[TASK OBJECTIVE] Scan the listing below and copy every line holding "with".

[SOURCE DATA]
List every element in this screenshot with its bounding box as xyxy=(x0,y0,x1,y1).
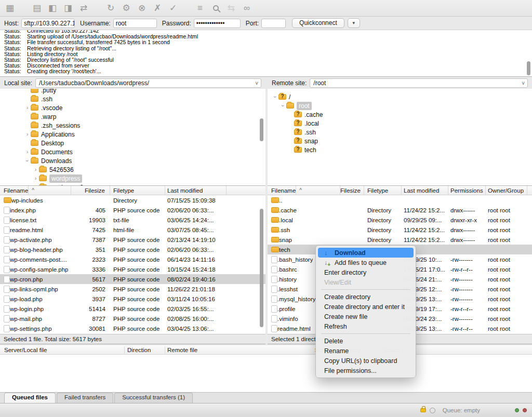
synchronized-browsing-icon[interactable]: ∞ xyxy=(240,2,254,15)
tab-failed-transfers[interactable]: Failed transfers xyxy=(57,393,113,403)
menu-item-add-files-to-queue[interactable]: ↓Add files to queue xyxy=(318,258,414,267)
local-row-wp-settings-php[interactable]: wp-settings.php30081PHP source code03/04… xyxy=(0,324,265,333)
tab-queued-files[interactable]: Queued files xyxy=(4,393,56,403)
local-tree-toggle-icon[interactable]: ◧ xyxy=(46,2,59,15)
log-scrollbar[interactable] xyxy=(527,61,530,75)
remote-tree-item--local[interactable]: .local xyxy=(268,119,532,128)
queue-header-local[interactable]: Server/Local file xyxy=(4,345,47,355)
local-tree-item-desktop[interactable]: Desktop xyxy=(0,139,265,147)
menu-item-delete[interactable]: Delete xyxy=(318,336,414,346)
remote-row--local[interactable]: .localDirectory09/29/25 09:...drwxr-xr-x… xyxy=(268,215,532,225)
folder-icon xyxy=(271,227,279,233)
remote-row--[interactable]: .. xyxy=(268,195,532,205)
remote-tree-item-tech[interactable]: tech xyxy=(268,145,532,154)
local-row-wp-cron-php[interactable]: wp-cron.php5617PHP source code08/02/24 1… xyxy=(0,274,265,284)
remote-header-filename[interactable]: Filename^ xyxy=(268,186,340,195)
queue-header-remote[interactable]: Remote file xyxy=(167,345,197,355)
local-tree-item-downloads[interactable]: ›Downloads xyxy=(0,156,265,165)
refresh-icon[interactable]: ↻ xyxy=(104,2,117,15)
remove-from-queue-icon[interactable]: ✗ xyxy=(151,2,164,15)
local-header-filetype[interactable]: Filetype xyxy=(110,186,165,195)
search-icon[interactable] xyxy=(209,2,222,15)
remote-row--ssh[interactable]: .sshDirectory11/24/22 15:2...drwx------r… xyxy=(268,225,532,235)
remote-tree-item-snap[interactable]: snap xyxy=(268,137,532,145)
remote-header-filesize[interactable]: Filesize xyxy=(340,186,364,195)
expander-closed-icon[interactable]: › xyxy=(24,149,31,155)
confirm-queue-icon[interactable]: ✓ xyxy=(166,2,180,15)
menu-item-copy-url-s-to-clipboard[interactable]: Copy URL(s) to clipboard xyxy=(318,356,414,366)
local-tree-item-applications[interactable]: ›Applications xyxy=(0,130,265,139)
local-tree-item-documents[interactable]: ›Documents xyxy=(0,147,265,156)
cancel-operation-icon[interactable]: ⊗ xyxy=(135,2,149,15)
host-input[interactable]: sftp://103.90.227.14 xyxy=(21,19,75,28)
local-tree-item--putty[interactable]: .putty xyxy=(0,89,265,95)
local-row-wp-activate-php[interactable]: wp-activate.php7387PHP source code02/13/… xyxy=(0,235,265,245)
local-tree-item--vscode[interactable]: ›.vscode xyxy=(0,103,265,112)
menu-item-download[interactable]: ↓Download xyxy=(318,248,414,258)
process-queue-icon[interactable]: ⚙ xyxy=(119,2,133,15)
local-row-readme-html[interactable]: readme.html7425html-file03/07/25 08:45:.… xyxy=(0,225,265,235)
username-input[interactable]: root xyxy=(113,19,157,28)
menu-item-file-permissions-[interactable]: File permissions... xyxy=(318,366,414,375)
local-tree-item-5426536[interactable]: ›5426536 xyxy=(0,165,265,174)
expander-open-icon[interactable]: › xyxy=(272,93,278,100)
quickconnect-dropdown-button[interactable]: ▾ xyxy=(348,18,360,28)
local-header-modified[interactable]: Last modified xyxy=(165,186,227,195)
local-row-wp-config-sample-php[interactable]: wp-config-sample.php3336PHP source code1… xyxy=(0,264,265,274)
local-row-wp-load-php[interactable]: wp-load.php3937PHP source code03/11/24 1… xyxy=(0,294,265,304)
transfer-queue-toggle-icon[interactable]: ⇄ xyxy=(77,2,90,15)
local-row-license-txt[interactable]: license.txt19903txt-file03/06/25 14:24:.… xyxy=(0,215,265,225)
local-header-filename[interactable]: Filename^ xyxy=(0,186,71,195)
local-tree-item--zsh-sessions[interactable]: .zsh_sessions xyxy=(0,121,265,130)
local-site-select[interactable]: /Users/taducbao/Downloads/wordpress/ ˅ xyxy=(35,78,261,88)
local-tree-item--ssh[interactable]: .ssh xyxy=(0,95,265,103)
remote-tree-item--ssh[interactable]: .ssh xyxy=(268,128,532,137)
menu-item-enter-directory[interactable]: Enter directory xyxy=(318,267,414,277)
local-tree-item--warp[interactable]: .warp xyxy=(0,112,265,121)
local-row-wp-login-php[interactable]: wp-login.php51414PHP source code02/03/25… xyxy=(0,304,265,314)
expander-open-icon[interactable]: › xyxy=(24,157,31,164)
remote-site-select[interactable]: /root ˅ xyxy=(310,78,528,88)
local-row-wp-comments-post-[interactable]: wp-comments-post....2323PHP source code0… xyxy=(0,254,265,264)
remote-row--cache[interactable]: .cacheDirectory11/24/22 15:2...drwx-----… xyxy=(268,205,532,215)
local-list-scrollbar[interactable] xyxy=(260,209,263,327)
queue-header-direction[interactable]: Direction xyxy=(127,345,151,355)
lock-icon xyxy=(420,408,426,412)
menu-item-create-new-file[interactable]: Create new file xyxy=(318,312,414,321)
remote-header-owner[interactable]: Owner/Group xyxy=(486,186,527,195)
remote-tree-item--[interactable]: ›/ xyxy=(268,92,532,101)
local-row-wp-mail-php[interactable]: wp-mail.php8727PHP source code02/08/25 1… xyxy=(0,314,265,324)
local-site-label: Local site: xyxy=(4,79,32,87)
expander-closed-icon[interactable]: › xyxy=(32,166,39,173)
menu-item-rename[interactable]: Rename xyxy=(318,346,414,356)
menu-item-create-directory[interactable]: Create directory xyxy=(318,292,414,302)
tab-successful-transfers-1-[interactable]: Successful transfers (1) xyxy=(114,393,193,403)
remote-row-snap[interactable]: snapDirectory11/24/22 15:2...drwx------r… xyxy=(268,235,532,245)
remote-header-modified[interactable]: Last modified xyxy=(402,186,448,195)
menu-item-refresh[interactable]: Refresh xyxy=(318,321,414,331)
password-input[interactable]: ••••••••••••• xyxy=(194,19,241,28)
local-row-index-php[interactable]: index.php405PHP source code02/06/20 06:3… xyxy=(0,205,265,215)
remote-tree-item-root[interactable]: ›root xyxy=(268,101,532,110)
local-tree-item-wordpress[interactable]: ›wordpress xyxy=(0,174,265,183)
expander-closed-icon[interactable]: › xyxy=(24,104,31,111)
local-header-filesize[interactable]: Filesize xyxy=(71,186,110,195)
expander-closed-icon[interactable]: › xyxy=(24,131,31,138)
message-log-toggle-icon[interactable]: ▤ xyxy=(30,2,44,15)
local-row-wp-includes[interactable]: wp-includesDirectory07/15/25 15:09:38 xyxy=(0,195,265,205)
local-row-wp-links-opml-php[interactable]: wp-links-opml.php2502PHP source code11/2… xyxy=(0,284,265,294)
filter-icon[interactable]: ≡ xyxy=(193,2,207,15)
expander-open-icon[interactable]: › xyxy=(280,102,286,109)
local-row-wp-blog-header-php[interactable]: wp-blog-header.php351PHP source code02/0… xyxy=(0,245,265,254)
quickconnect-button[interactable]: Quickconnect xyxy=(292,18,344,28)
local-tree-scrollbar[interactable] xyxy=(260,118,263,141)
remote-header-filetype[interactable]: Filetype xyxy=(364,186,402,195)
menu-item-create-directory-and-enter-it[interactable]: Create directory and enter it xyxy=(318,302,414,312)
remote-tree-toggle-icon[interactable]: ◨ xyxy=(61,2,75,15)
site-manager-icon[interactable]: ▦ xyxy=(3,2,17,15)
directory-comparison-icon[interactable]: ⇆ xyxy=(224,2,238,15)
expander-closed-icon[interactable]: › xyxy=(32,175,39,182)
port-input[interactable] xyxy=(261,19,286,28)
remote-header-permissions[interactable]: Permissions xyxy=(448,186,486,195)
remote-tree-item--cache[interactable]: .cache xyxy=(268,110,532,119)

* * *

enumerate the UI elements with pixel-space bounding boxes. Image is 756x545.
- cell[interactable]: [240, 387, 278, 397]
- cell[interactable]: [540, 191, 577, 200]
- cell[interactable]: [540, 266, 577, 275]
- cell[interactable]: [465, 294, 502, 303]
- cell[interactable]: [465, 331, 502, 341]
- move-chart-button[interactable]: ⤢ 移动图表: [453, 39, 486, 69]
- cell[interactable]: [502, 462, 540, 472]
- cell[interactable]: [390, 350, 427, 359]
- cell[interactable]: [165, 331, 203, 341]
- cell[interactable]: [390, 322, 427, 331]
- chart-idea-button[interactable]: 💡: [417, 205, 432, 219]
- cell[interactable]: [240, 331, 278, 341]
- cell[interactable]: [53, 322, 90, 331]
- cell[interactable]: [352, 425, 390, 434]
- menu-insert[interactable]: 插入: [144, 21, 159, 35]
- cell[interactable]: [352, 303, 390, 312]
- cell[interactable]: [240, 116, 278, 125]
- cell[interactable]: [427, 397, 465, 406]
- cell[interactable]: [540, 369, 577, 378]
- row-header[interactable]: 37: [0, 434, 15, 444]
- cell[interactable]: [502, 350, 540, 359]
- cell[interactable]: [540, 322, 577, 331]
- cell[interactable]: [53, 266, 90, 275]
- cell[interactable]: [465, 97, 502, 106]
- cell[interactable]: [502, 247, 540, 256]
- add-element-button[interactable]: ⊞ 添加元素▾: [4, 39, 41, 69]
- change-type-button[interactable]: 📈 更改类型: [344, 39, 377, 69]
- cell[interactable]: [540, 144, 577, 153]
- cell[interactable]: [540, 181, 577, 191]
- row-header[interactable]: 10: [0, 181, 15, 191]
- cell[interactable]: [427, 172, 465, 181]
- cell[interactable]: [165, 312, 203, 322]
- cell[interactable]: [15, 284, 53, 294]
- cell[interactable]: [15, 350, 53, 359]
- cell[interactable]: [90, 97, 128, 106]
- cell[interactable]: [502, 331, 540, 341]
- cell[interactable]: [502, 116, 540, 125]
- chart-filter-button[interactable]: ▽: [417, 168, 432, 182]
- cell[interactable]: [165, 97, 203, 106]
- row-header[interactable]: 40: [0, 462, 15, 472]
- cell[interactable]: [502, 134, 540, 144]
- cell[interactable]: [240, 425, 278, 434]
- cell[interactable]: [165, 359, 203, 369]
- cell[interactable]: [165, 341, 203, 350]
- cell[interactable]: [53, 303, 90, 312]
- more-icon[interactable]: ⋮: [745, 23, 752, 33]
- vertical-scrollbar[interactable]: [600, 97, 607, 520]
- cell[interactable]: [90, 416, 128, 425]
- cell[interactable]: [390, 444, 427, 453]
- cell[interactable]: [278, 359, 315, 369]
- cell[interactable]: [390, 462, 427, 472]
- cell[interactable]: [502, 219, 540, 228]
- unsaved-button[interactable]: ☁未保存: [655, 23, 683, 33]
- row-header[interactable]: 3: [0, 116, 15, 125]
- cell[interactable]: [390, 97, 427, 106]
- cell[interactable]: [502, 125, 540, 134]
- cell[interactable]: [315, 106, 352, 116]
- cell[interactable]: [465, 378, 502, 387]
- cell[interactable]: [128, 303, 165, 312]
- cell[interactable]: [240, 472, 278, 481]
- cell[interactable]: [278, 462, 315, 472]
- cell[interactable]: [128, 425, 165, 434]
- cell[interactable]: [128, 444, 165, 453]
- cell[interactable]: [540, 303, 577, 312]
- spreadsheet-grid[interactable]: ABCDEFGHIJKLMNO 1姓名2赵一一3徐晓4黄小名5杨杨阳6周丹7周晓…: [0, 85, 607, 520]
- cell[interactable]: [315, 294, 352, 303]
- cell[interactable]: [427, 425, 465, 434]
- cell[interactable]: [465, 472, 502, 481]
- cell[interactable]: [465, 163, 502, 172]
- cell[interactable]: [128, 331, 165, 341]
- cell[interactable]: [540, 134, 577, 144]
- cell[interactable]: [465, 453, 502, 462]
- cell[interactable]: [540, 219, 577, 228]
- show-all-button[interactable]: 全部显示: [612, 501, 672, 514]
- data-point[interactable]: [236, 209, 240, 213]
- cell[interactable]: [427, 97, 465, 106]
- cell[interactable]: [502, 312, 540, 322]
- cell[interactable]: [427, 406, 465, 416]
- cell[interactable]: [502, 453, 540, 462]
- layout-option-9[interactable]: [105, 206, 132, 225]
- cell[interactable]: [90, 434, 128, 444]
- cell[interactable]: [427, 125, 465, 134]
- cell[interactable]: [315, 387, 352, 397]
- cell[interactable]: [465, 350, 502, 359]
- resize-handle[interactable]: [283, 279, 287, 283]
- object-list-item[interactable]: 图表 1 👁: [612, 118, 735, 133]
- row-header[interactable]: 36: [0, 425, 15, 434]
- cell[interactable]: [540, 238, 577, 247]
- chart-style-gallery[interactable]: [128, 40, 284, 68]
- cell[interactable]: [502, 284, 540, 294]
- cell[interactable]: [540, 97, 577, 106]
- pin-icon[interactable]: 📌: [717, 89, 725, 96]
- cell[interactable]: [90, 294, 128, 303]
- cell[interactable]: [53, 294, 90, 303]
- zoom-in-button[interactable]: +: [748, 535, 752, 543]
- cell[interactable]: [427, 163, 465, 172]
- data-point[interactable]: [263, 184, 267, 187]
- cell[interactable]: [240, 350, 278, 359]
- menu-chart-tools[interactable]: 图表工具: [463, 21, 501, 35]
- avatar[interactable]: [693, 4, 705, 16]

[RESPONSE AREA]
List every element in this screenshot with its bounding box as xyxy=(x0,y0,x1,y1).
enumerate the UI elements with pixel-space bounding boxes. Image is 756x545.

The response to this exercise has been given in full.